Try it: What follows is a set of records; restate each one word for word and drop the pictures.

Page-level text extractions:

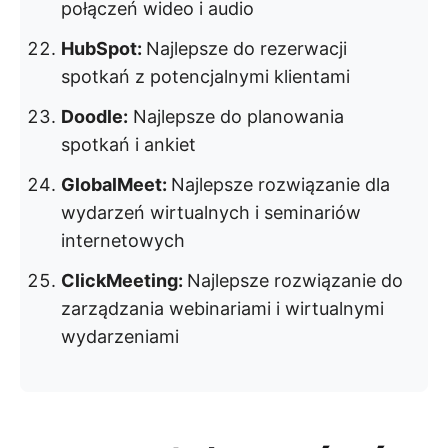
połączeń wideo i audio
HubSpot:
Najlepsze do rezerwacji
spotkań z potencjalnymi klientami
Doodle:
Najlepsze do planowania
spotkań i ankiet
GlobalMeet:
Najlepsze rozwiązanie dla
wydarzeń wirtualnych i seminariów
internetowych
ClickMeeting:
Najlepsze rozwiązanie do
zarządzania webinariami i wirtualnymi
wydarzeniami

Completed task:
połączeń wideo i audio
HubSpot:
Najlepsze do rezerwacji
spotkań z potencjalnymi klientami
Doodle:
Najlepsze do planowania
spotkań i ankiet
GlobalMeet:
Najlepsze rozwiązanie dla
wydarzeń wirtualnych i seminariów
internetowych
ClickMeeting:
Najlepsze rozwiązanie do
zarządzania webinariami i wirtualnymi
wydarzeniami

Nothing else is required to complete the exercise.